#### [Problem details]
Leaving the pictures aside, transcribe the data below exactly.

Dataset entries:
|---|
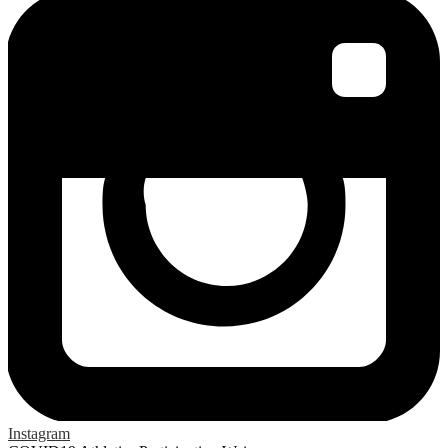
Instagram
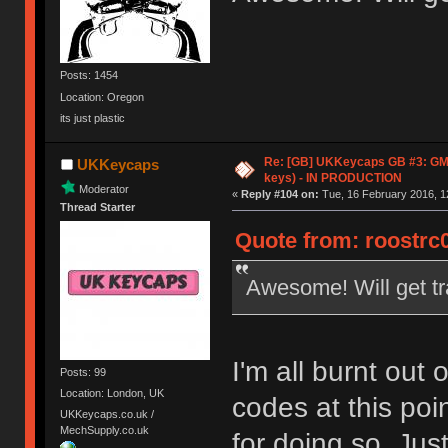
Posts: 1454
Location: Oregon
its just plastic
Re: [GB] UKKeycaps GB #3: GM
UKKeycaps
keys) - IN PRODUCTION
Moderator
«
Reply #104 on:
Tue, 16 February 2016, 1
Thread Starter
Quote from: roostrc0
Awesome! Will get t
I'm all burnt out
Posts: 99
Location: London, UK
codes at this po
UKKeycaps.co.uk /
MechSupply.co.uk
for doing so. Just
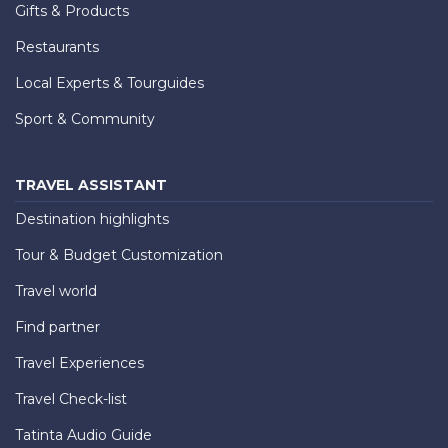
Gifts & Products
Restaurants
Local Experts & Tourguides
Sport & Community
TRAVEL ASSISTANT
Destination highlights
Tour & Budget Customization
Travel world
Find partner
Travel Experiences
Travel Check-list
Tatinta Audio Guide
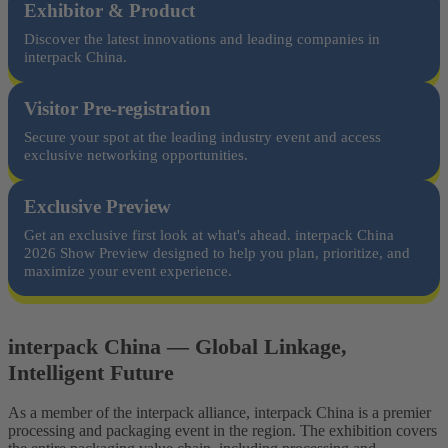
Exhibitor & Product
Discover the latest innovations and leading companies in
interpack China.
Visitor Pre-registration
Secure your spot at the leading industry event and access
exclusive networking opportunities.
Exclusive Preview
Get an exclusive first look at what's ahead. interpack China
2026 Show Preview designed to help you plan, prioritize, and
maximize your event experience.
interpack China — Global Linkage,
Intelligent Future
As a member of the interpack alliance, interpack China is a premier
processing and packaging event in the region. The exhibition covers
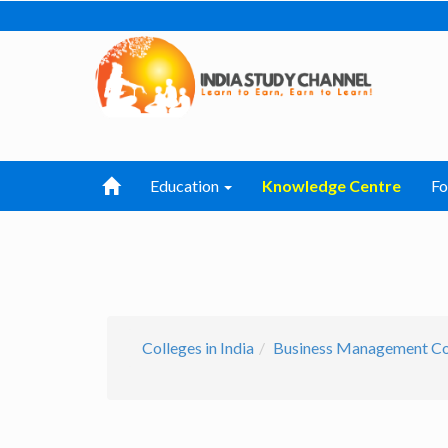
Education
Knowledge Centre
F
Colleges in India
Business Management Col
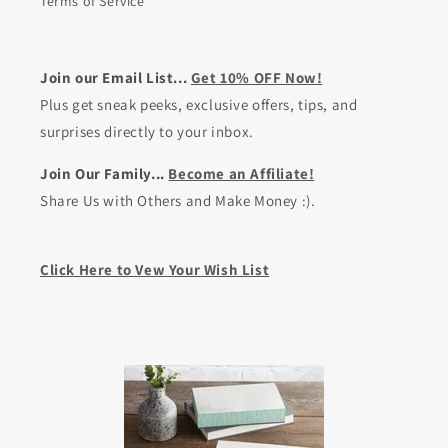
Terms of Service
Join our Email List...
Get 10% OFF Now!
Plus get sneak peeks, exclusive offers, tips, and
surprises directly to your inbox.
Join Our Family...
Become an Affiliate!
Share Us with Others and Make Money :).
Click Here to Vew Your Wish List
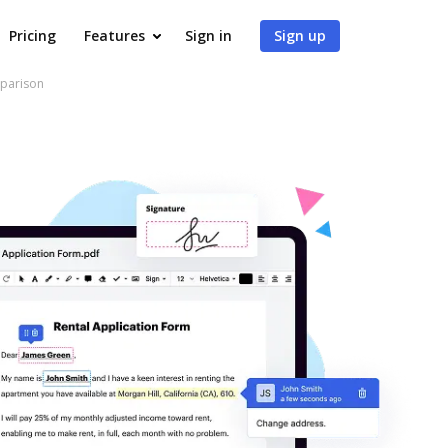
Pricing
Features
Sign in
Sign up
mparison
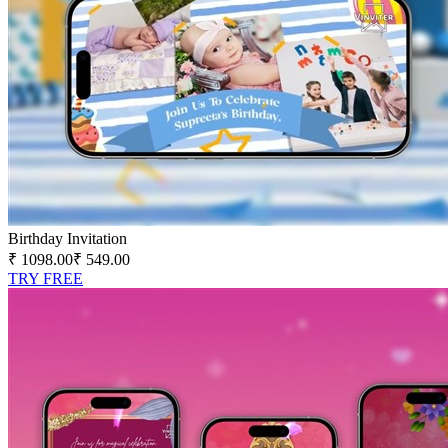
Birthday Invitation
₹ 1098.00
₹ 549.00
TRY FREE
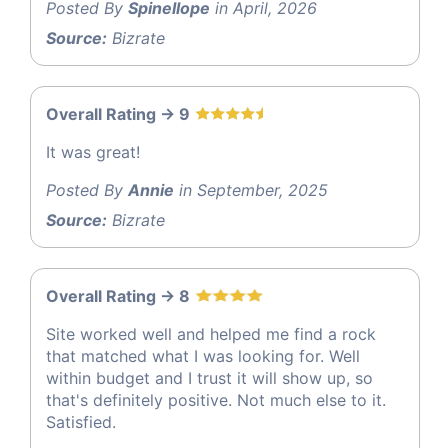
Posted By
Spinellope
in April, 2026
Source:
Bizrate
Overall Rating -> 9
It was great!
Posted By
Annie
in September, 2025
Source:
Bizrate
Overall Rating -> 8
Site worked well and helped me find a rock
that matched what I was looking for. Well
within budget and I trust it will show up, so
that's definitely positive. Not much else to it.
Satisfied.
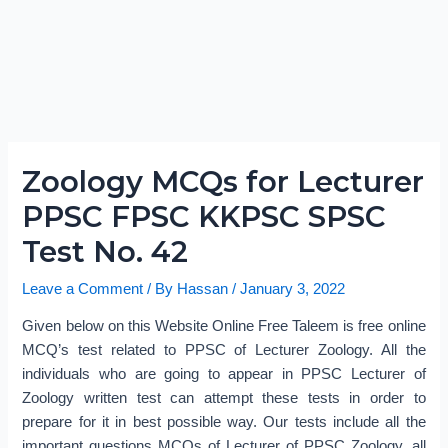
Zoology MCQs for Lecturer
PPSC FPSC KKPSC SPSC
Test No. 42
Leave a Comment
/ By
Hassan
/
January 3, 2022
Given below on this Website Online Free Taleem is free online
MCQ’s test related to PPSC of Lecturer Zoology. All the
individuals who are going to appear in PPSC Lecturer of
Zoology written test can attempt these tests in order to
prepare for it in best possible way. Our tests include all the
important questions MCQs of Lecturer of PPSC Zoology, all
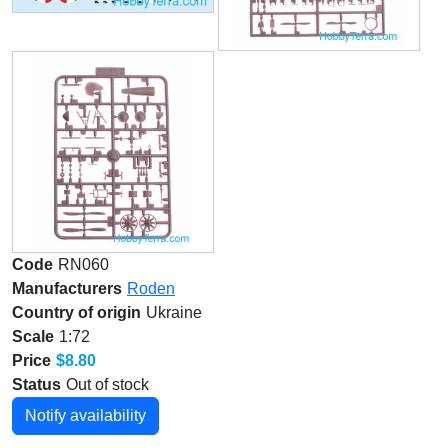
Code
RN060
Manufacturers
Roden
Country of origin
Ukraine
Scale
1:72
Price
$8.80
Status
Out of stock
Notify availability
|---|
#### [Exercise result]
Instagram
Posts: 1454
Location: Oregon
its just plastic
Re: [GB] UKKeycaps GB #3: GM
UKKeycaps
keys) - IN PRODUCTION
Moderator
«
Reply #104 on:
Tue, 16 February 2016, 1
Thread Starter
Quote from: roostrc0
Awesome! Will get t
I'm all burnt out
Posts: 99
Location: London, UK
codes at this po
UKKeycaps.co.uk /
MechSupply.co.uk
for doing so. Just
Gifts & Products
Restaurants
Local Experts & Tourguides
Sport & Community
TRAVEL ASSISTANT
Destination highlights
Tour & Budget Customization
Travel world
Find partner
Travel Experiences
Travel Check-list
Tatinta Audio Guide
Exhibitor & Product
Discover the latest innovations and leading companies in
interpack China.
Visitor Pre-registration
Secure your spot at the leading industry event and access
exclusive networking opportunities.
Exclusive Preview
Get an exclusive first look at what's ahead. interpack China
2026 Show Preview designed to help you plan, prioritize, and
maximize your event experience.
interpack China — Global Linkage,
Intelligent Future
As a member of the interpack alliance, interpack China is a premier
processing and packaging event in the region. The exhibition covers
Education
Knowledge Centre
F
Colleges in India
Business Management Col
Terms of Service
Join our Email List...
Get 10% OFF Now!
Plus get sneak peeks, exclusive offers, tips, and
surprises directly to your inbox.
Join Our Family...
Become an Affiliate!
Share Us with Others and Make Money :).
Click Here to Vew Your Wish List
Pricing
Features
Sign in
Sign up
mparison
Birthday Invitation
₹ 1098.00
₹ 549.00
TRY FREE
Posted By
Spinellope
in April, 2026
Source:
Bizrate
Overall Rating -> 9
It was great!
Posted By
Annie
in September, 2025
Source:
Bizrate
Overall Rating -> 8
Site worked well and helped me find a rock
that matched what I was looking for. Well
within budget and I trust it will show up, so
that's definitely positive. Not much else to it.
Satisfied.
Zoology MCQs for Lecturer
PPSC FPSC KKPSC SPSC
Test No. 42
Leave a Comment
/ By
Hassan
/
January 3, 2022
Given below on this Website Online Free Taleem is free online
MCQ’s test related to PPSC of Lecturer Zoology. All the
individuals who are going to appear in PPSC Lecturer of
Zoology written test can attempt these tests in order to
prepare for it in best possible way. Our tests include all the
important questions MCQs of Lecturer of PPSC Zoology, all
Code
RN060
Manufacturers
Roden
Country of origin
Ukraine
Scale
1:72
Price
$8.80
Status
Out of stock
Notify availability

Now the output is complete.